Aside from shaving off a few months of class time, Merrill is hoping the mobile lab will allow students to become instructors, and potentially, turn their work into a self-sustaining business.

“I would like to have it so customers could come in and work with the students designing their own graphics on the computer Friday night,” Merrill said. “On Saturday, the kids would take them through the whole process of building the skis and vacuum press them down. And then they could ski on them on Sunday.”

“We want to have it so that the kids are leading in a completely different type of way with community members. And then that would be our fundraiser. So, it’s an extremely sustainable project because you could build your own pair of skis for the same price as going online and buying a pair. And who wouldn’t want to do that?”

Good question.

“It’s sort of mind-blowing to go through that process in eight hours,” Merrill said. “In one day, someone can have a pair of skis they built and designed themselves. I think that is super exciting.”

And since “The Lab” is mobile, students will be able to take it on the road.

“We have some opportunities and I would love to have the kids take it down to the middle schools and grade schools so they could see the process as well,” Merrill said. “I think that would be a really great experience.

The best part about the whole project, Merrill said, is that it requires fairly low technology and creates top-of-the-line skis that can be customized for groomed runs, powder or all-mountain terrain.

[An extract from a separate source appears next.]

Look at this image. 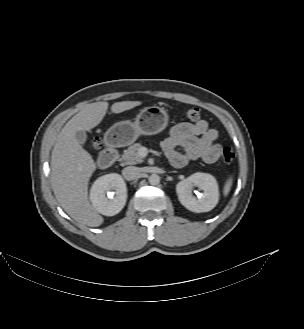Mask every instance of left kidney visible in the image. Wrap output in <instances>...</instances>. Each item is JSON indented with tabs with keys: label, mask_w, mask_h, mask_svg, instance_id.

While students this fall wait for the lab to arrive, Merrill said he plans to flip the classroom for online learning.

“So, kids will do the homework before they get the assignment,” Merrill said. “Behind it is the science, which is something we emphasize. We’re using all kinds of materials so that is what they will be studying and doing before they get to school and get to the hands-on aspect.”

Asa Smith, who was among Merrill’s first group of students to build skis, recalls the program being the most memorable and rewarding experience in high school.

“It took nearly the whole year,” Smith said by text Monday. “But I’ve never been more proud of something I made. They were perfect and on the occasional powder day, I’ll take them out. I don’t use them as often because I want to make them last for a long time, but everyone has been impressed when they see them.”